Hélène Zimmer naît en 1989 et grandit dans les Yvelines aux côtés de sa mère, Anne Zimmer, comédienne engagée dans le théâtre forum, méthode qui utilise le jeu d'acteur pour résoudre des conflits. Son adolescence est marquée par plusieurs exclusions scolaires, avant qu'elle n'intègre une section sport-études puis une classe préparatoire à l'École normale supérieure. Elle débute d'abord comme actrice, notamment dans Q, film de Laurent Bouhnik sorti en 2011, avant de se détourner du jeu et de reprendre des études de lettres. Lorsqu'une directrice de casting lui propose un rôle dans un film de Benoît Jacquot, elle se déplace pour lui expliquer qu'elle ne souhaite plus être actrice mais qu'elle écrit un scénario, une rencontre qui débouche sur leur collaboration à l'écriture du Journal d'une femme de chambre (2015), avec Léa Seydoux, nommé au César de la meilleure adaptation. En 2017, elle publie son premier roman, Fairy Tale, aux éditions P.O.L., avant d'écrire et de réaliser son premier long métrage, À 14 ans. Elle poursuit en parallèle une œuvre de romancière, avec notamment Les dernières écritures, publié à la rentrée littéraire 2025.
Le théâtre forum pratiqué par sa mère, qui utilise le jeu d'acteur comme outil de résolution de conflits, constitue une influence fondatrice de sa manière d'aborder la mise en scène des rapports humains. Son passage par le jeu d'actrice, bien qu'elle s'en soit détournée, continue de nourrir sa direction d'acteurs et sa sensibilité pour l'écriture des dialogues. La littérature contemporaine française, à laquelle elle contribue elle-même comme romancière, façonne également son approche du scénario, attentive à la langue autant qu'à l'image.

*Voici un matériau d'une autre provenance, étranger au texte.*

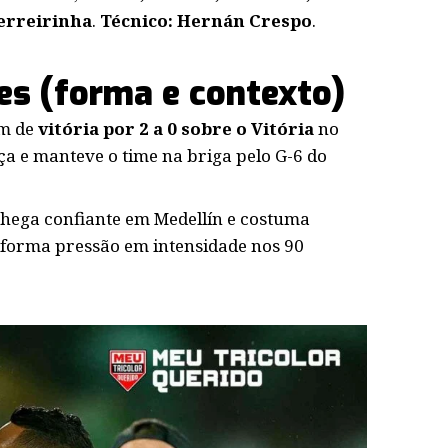
erreirinha
.
Técnico:
Hernán Crespo
.
s (forma e contexto)
em de
vitória por 2 a 0 sobre o Vitória
no
a e manteve o time na briga pelo G-6 do
hega confiante em Medellín e costuma
sforma pressão em intensidade nos 90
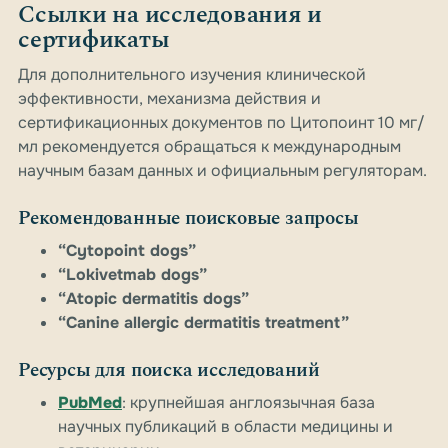
Ссылки на исследования и
сертификаты
Для дополнительного изучения клинической
эффективности, механизма действия и
сертификационных документов по Цитопоинт 10 мг/
мл рекомендуется обращаться к международным
научным базам данных и официальным регуляторам.
Рекомендованные поисковые запросы
“Cytopoint dogs”
“Lokivetmab dogs”
“Atopic dermatitis dogs”
“Canine allergic dermatitis treatment”
Ресурсы для поиска исследований
PubMed
: крупнейшая англоязычная база
научных публикаций в области медицины и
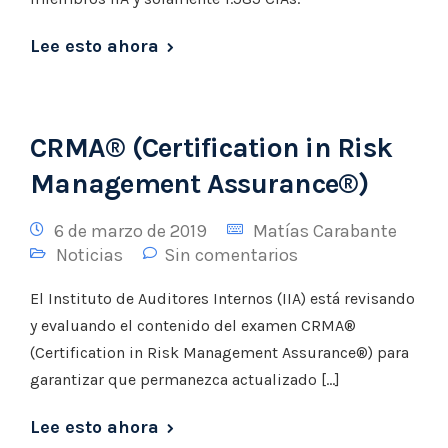
Lee esto ahora
CRMA® (Certification in Risk
Management Assurance®)
6 de marzo de 2019
Matías Carabante
Noticias
Sin comentarios
El Instituto de Auditores Internos (IIA) está revisando
y evaluando el contenido del examen CRMA®
(Certification in Risk Management Assurance®) para
garantizar que permanezca actualizado […]
Lee esto ahora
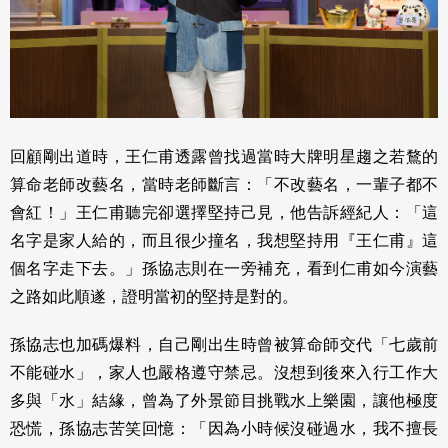
回顧剛出道時，王仁甫透露曾找過當時大牌明星趨之若鶩的
算命老師改藝名，當時老師斷言：「不改藝名，一輩子都不
會紅！」王仁甫聽完卻選擇堅持己見，他告訴經紀人：「這
名字是家人給的，而且很少撞名，我想堅持用『王仁甫』這
個名字走下去。」孫協志則在一旁補充，看到仁甫如今演藝
之路如此順遂，證明當初的堅持是對的。
孫協志也加碼爆料，自己剛出生時曾被算命師交代「七歲前
不能碰水」，家人也嚴格遵守禁忌。沒想到後來入行工作大
多與「水」結緣，曾為了外景節目挑戰水上樂園，讓他極度
恐慌，孫協志苦笑回憶：「因為小時候沒碰過水，我不擅長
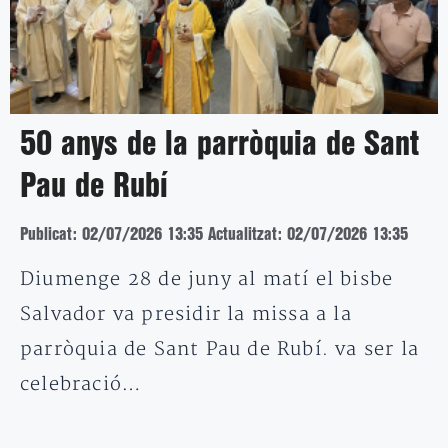
50 anys de la parròquia de Sant
Pau de Rubí
Publicat: 02/07/2026 13:35
Actualitzat: 02/07/2026 13:35
Diumenge 28 de juny al matí el bisbe
Salvador va presidir la missa a la
parròquia de Sant Pau de Rubí. va ser la
celebració…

Zimmer développe une écriture intimiste centrée sur l'adolescence et les rapports de pouvoir qui traversent la sphère familiale et scolaire. Son travail de romancière se ressent dans une attention particulière portée à la langue et aux dialogues, qu'elle cherche à rendre au plus près de la vérité des personnages. Sa sensibilité sociale, ancrée dans une observation concrète des institutions comme l'école ou la justice, donne à ses récits une dimension à la fois intime et politique.
Le Journal d'une femme de chambre, qu'elle coécrit avec Benoît Jacquot, est nommé au César 2016 de la meilleure adaptation, une reconnaissance précoce pour la jeune scénariste.
Benoît Jacquot, avec qui elle coécrit le Journal d'une femme de chambre, demeure l'un de ses collaborateurs les plus marquants. L'actrice Léa Seydoux, interprète principale de ce film, reste associée à cette étape clé de sa carrière de scénariste.
L'adolescence et le rapport au corps traversent son œuvre, qu'il s'agisse de son cinéma ou de ses romans. Les institutions, école ou justice, apparaissent souvent comme des lieux de tension entre l'individu et le collectif. La transmission entre mère et fille, ainsi que la bascule entre fiction et engagement social, constituent également des motifs récurrents de son travail.